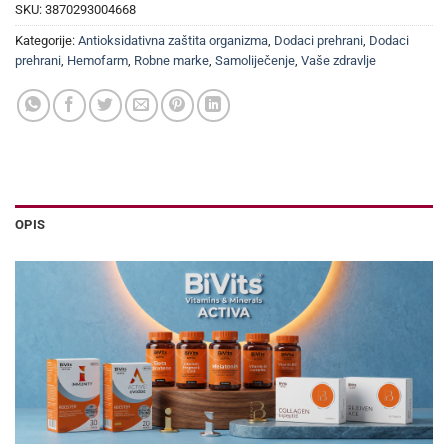
SKU:
3870293004668
Kategorije:
Antioksidativna zaštita organizma
,
Dodaci prehrani
,
Dodaci
prehrani
,
Hemofarm
,
Robne marke
,
Samoliječenje
,
Vaše zdravlje
OPIS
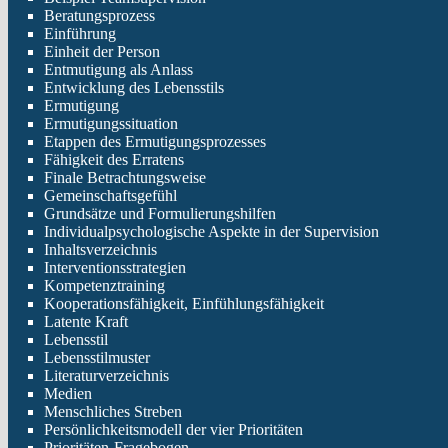
Beratungsprozess
Einführung
Einheit der Person
Entmutigung als Anlass
Entwicklung des Lebensstils
Ermutigung
Ermutigungssituation
Etappen des Ermutigungsprozesses
Fähigkeit des Erratens
Finale Betrachtungsweise
Gemeinschaftsgefühl
Grundsätze und Formulierungshilfen
Individualpsychologische Aspekte in der Supervision
Inhaltsverzeichnis
Interventionsstrategien
Kompetenztraining
Kooperationsfähigkeit, Einfühlungsfähigkeit
Latente Kraft
Lebensstil
Lebensstilmuster
Literaturverzeichnis
Medien
Menschliches Streben
Persönlichkeitsmodell der vier Prioritäten
Prioritäten-Fragebogen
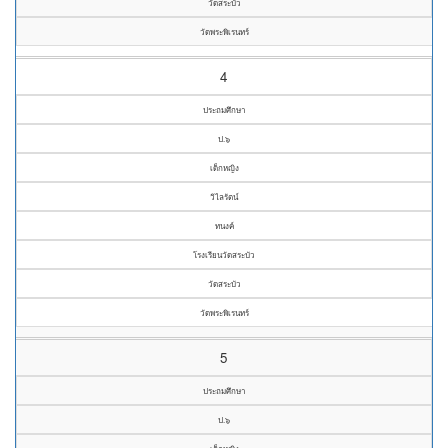
วัดสระบัว
วัดพระพิเรนทร์
4
ประถมศึกษา
ป.๖
เด็กหญิง
วิไลรัตน์
ทนงค์
โรงเรียนวัดสระบัว
วัดสระบัว
วัดพระพิเรนทร์
5
ประถมศึกษา
ป.๖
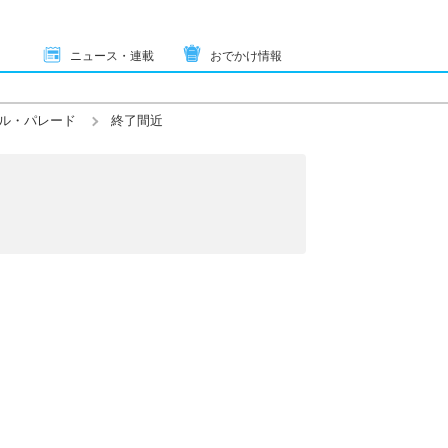
ニュース・連載
おでかけ情報
ル・パレード
終了間近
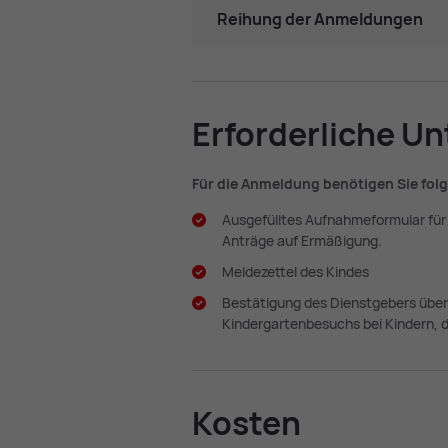
Reihung der Anmeldungen
Er­for­der­li­che Un
Für die Anmeldung benötigen Sie fo
Ausgefülltes Aufnahmeformular fü
Anträge auf Ermäßigung.
Meldezettel des Kindes
Bestätigung des Dienstgebers über 
Kindergartenbesuchs bei Kindern, d
Kos­ten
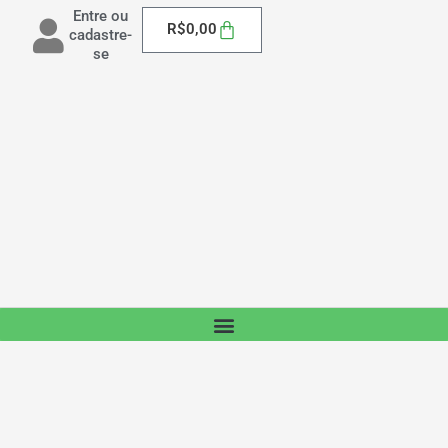
Entre ou
Carrinho
R$
0,00
cadastre-
se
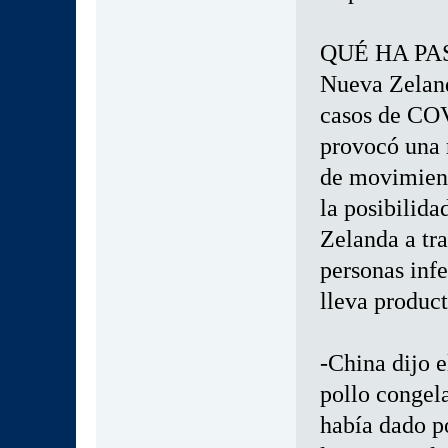
QUÉ HA PA
Nueva Zeland
casos de COV
provocó una r
de movimient
la posibilida
Zelanda a tra
personas infe
lleva produc
-China dijo e
pollo congel
había dado po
•••••
**INSTRUCTIONS TO FOLLOW:**
Everything in the listing is to be returned word for word, except the pictures.

**SOLUTION TO THIS PROBLEM:**
SKU:
3870293004668
Kategorije:
Antioksidativna zaštita organizma
,
Dodaci prehrani
,
Dodaci
prehrani
,
Hemofarm
,
Robne marke
,
Samoliječenje
,
Vaše zdravlje
OPIS
Beratungsprozess
Einführung
Einheit der Person
Entmutigung als Anlass
Entwicklung des Lebensstils
Ermutigung
Ermutigungssituation
Etappen des Ermutigungsprozesses
Fähigkeit des Erratens
Finale Betrachtungsweise
Gemeinschaftsgefühl
Grundsätze und Formulierungshilfen
Individualpsychologische Aspekte in der Supervision
Inhaltsverzeichnis
Interventionsstrategien
Kompetenztraining
Kooperationsfähigkeit, Einfühlungsfähigkeit
Latente Kraft
Lebensstil
Lebensstilmuster
Literaturverzeichnis
Medien
Menschliches Streben
Persönlichkeitsmodell der vier Prioritäten
Prioritäten-Fragebogen
วัดสระบัว
วัดพระพิเรนทร์
4
ประถมศึกษา
ป.๖
เด็กหญิง
วิไลรัตน์
ทนงค์
โรงเรียนวัดสระบัว
วัดสระบัว
วัดพระพิเรนทร์
5
ประถมศึกษา
ป.๖
ニュース・連載
おでかけ情報
ル・パレード
終了間近
Reihung der Anmeldungen
Er­for­der­li­che Un
Für die Anmeldung benötigen Sie fo
Ausgefülltes Aufnahmeformular fü
Anträge auf Ermäßigung.
Meldezettel des Kindes
Bestätigung des Dienstgebers über 
Kindergartenbesuchs bei Kindern, d
Kos­ten
Entre ou
Carrinho
R$
0,00
cadastre-
se
QUÉ HA PA
Nueva Zeland
casos de COV
provocó una r
de movimient
la posibilida
Zelanda a tra
personas infe
lleva produc
-China dijo e
pollo congel
había dado po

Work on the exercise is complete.